Rock Kiss 02 Rock Hard(11)
“You were mine, too.” Charlotte shook her head, refusing to allow her friend to be sucked under by the trauma and anguish that had blighted her teenage years. “Don’t let that tough, strong, fifteen-year-old girl down, Molly. Don’t shortchange yourself like I do.” Charlotte knew it was too late for her to break the bars of her own cage, but Molly had a shot and Charlotte would do everything in her power to make sure her friend took it.
“Is it worth it,” Molly said at last, the agony of memory in every word, “for a single month?”
“That’s for you to decide,” Charlotte said, then fanned her face. “But I vote for breaking the bed with Mr. Kissable.”
Molly burst out laughing, the sound a little wet. “Maybe you need a rock star of your own.”
“No way. I’d rather go to bed with T-Rex.” It was a flip comment that hid countless fantasies. And fantasies they would remain, she thought, as she and Molly found a place to eat after her best friend finished grilling her about her new boss. Because the fear inside her, it would permit nothing else, permit no extraordinary life where she caught and held the attention of a man like Gabriel Bishop.
THE NEXT MORNING, CHARLOTTE was still thinking about Molly and hoping her friend would find a way to talk to her rock star about the past, when geeky, sweet Tuck poked his head around her cubicle wall. “Charlie, did you hear?”
Put on guard by the awed shock in his tone, she said, “What?”
“Anya,” he whispered, eyes all but popping out of his head and dark blond hair disheveled. “He fired Anya.”
Charlotte collapsed into her chair, her knees like jelly. “Oh, no.” If Anya was gone, she had to be next. She jumped a foot when her phone rang even as the thought passed through her head.
“Ms. Baird. In my office.”
Hanging up with trembling hands, she pushed up her glasses and told herself she could deal with T-Rex and the chopping block. After all, she’d survived far worse. That’s what she had to remember. She’d survived. “I have to go upstairs,” she said to Tuck.
The nineteen-year-old’s face telegraphed his distress. “God, Charlie.”
“It’s okay. I’ll come see you afterward.” If she was even allowed back on the floor and not just shown the door.
People didn’t stare at her this time. She might’ve taken that for a vote of confidence if not for the funereal gloom on their faces when they glanced at her out of the corners of their eyes. Most of them had already been through the gauntlet, come out safe on the other side.
Most of them weren’t in a redundant position.
The walk upstairs and down the corridor felt like it took an eon, and then she was entering the T-Rex’s den, his door having been open. He was standing with his back to the glass wall with its incredible view, his cell phone to his ear. Today’s suit was a deep charcoal gray paired with a steel-gray shirt and a charcoal tie. Austere and dark, it threw his features into stark relief.
Gabriel Bishop was a gorgeous man.
Charlotte could admit that in the privacy of her own mind. Too big and muscled and dangerous, but gorgeous. Like a tiger was gorgeous. Right before it ate you.
Walking over to his desk, still involved in a discussion that—from the context—she guessed was with one of their South Island store managers, he picked up a cup of takeout coffee and held it out to her. She took it on a surge of hope. Despite her thoughts when they’d first met, T-Rex didn’t have a policy of offering his victims a last meal—or last drink. Since she wasn’t sure her jelly knees would continue to support her, she took a seat while he paced and talked.

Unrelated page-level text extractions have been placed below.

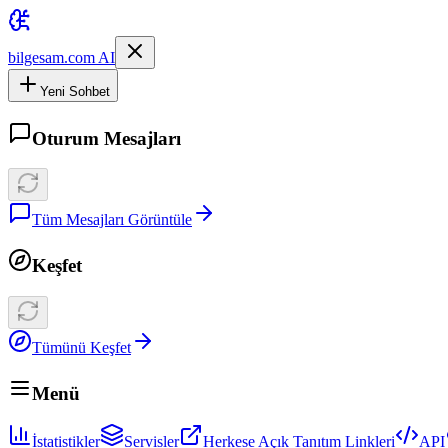
bilgesam.com AI
Yeni Sohbet
Oturum Mesajları
Tüm Mesajları Görüntüle
Keşfet
Tümünü Keşfet
Menü
İstatistikler
Servisler
Herkese Açık Tanıtım Linkleri
API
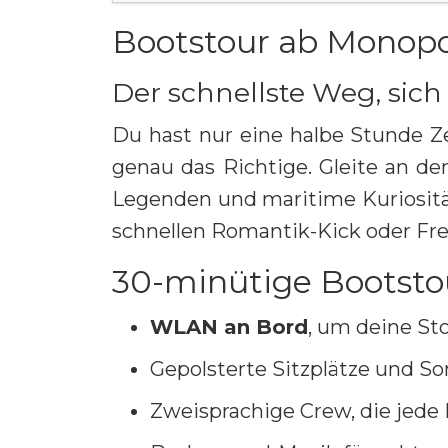
Bootstour ab Monopol
Der schnellste Weg, sich 
Du hast nur eine halbe Stunde Z
genau das Richtige. Gleite an d
Legenden und maritime Kuriosität
schnellen Romantik-Kick oder Fre
30-minütige Bootstou
WLAN an Bord
, um deine Sto
Gepolsterte Sitzplätze und 
Zweisprachige Crew, die jede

After she girded herself to sip at his version of coffee, having glimpsed the tar-black stuff in the open takeout cup on his side of the desk, she found her taste buds blooming. He’d handed her a frothy, creamy latte—one of her favorites.
At this point, Charlotte had given up guessing how he knew things. But surely he wasn’t planning to fire her… unless he got off on being cruel. On raising hopes only to dash them. There were men like that. She knew. God, she knew.
Stomach a ball of ice between one thought and the next, she held on desperately to the cup as he ended the call and pinned her with his gaze.
“Ms. Baird, we need to have a serious discussion about your future.”
5
CHARLIE-MOUSE VS T-REX: ROUND 1
GABRIEL WATCHED CHARLOTTE’S SLENDER fingers tighten around the takeout cup so hard that she dented it.
Her cheeks had gone pale, but she kept her shoulders up and she found her voice. “Yes, sir?”
Good, he thought. The fact she was shy and uncomfortable around him was a distinct negative when it came to the position he was about to offer her, but she had guts and she had brains. He could work with that. “I need a new PA.”